**What you are asked to do**
Write out the data exactly from its first line onward, ending with the line in which "się nowa treść. W" appears.

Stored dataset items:

* * * * * * *

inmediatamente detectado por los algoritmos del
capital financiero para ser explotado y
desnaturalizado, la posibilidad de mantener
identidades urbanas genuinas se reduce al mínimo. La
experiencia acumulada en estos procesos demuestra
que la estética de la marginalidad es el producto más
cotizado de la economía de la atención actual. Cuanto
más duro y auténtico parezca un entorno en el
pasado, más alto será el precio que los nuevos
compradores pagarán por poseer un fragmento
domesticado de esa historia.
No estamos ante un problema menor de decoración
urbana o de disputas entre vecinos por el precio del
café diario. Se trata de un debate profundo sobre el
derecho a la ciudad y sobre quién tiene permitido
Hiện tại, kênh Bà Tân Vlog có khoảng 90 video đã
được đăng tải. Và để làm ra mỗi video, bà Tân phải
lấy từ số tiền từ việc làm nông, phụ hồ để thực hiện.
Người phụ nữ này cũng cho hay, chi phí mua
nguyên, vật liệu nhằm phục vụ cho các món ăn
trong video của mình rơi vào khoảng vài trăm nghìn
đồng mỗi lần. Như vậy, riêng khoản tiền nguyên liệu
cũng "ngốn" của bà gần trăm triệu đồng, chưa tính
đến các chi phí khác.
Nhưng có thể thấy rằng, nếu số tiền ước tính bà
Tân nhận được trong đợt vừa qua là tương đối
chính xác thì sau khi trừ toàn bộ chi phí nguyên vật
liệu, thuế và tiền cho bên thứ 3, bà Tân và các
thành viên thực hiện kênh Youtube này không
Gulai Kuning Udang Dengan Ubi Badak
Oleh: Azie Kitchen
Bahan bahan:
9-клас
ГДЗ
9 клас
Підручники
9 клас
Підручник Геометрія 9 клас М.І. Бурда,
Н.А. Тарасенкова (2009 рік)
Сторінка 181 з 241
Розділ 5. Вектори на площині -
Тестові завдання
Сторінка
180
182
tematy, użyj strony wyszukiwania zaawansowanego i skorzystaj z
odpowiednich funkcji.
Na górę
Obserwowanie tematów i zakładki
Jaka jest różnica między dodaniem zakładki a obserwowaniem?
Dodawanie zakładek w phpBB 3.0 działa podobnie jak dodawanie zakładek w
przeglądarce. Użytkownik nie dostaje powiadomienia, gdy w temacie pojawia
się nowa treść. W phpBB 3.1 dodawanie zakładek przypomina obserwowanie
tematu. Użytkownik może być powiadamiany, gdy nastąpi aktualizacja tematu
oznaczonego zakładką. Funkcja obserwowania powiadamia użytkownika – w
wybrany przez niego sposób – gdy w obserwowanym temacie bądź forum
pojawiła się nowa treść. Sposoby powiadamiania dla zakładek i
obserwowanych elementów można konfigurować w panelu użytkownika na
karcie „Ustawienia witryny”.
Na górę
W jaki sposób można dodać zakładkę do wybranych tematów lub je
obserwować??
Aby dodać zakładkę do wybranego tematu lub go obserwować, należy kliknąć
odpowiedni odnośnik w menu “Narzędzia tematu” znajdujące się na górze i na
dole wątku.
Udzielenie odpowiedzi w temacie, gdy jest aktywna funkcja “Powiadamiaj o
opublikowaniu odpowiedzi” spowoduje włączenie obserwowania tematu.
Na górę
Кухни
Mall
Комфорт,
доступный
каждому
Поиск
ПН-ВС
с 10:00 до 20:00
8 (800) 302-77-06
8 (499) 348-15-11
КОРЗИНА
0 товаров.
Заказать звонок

* * * * * * *

**Expected output**
inmediatamente detectado por los algoritmos del
capital financiero para ser explotado y
desnaturalizado, la posibilidad de mantener
identidades urbanas genuinas se reduce al mínimo. La
experiencia acumulada en estos procesos demuestra
que la estética de la marginalidad es el producto más
cotizado de la economía de la atención actual. Cuanto
más duro y auténtico parezca un entorno en el
pasado, más alto será el precio que los nuevos
compradores pagarán por poseer un fragmento
domesticado de esa historia.
No estamos ante un problema menor de decoración
urbana o de disputas entre vecinos por el precio del
café diario. Se trata de un debate profundo sobre el
derecho a la ciudad y sobre quién tiene permitido
Hiện tại, kênh Bà Tân Vlog có khoảng 90 video đã
được đăng tải. Và để làm ra mỗi video, bà Tân phải
lấy từ số tiền từ việc làm nông, phụ hồ để thực hiện.
Người phụ nữ này cũng cho hay, chi phí mua
nguyên, vật liệu nhằm phục vụ cho các món ăn
trong video của mình rơi vào khoảng vài trăm nghìn
đồng mỗi lần. Như vậy, riêng khoản tiền nguyên liệu
cũng "ngốn" của bà gần trăm triệu đồng, chưa tính
đến các chi phí khác.
Nhưng có thể thấy rằng, nếu số tiền ước tính bà
Tân nhận được trong đợt vừa qua là tương đối
chính xác thì sau khi trừ toàn bộ chi phí nguyên vật
liệu, thuế và tiền cho bên thứ 3, bà Tân và các
thành viên thực hiện kênh Youtube này không
Gulai Kuning Udang Dengan Ubi Badak
Oleh: Azie Kitchen
Bahan bahan:
9-клас
ГДЗ
9 клас
Підручники
9 клас
Підручник Геометрія 9 клас М.І. Бурда,
Н.А. Тарасенкова (2009 рік)
Сторінка 181 з 241
Розділ 5. Вектори на площині -
Тестові завдання
Сторінка
180
182
tematy, użyj strony wyszukiwania zaawansowanego i skorzystaj z
odpowiednich funkcji.
Na górę
Obserwowanie tematów i zakładki
Jaka jest różnica między dodaniem zakładki a obserwowaniem?
Dodawanie zakładek w phpBB 3.0 działa podobnie jak dodawanie zakładek w
przeglądarce. Użytkownik nie dostaje powiadomienia, gdy w temacie pojawia
się nowa treść. W phpBB 3.1 dodawanie zakładek przypomina obserwowanie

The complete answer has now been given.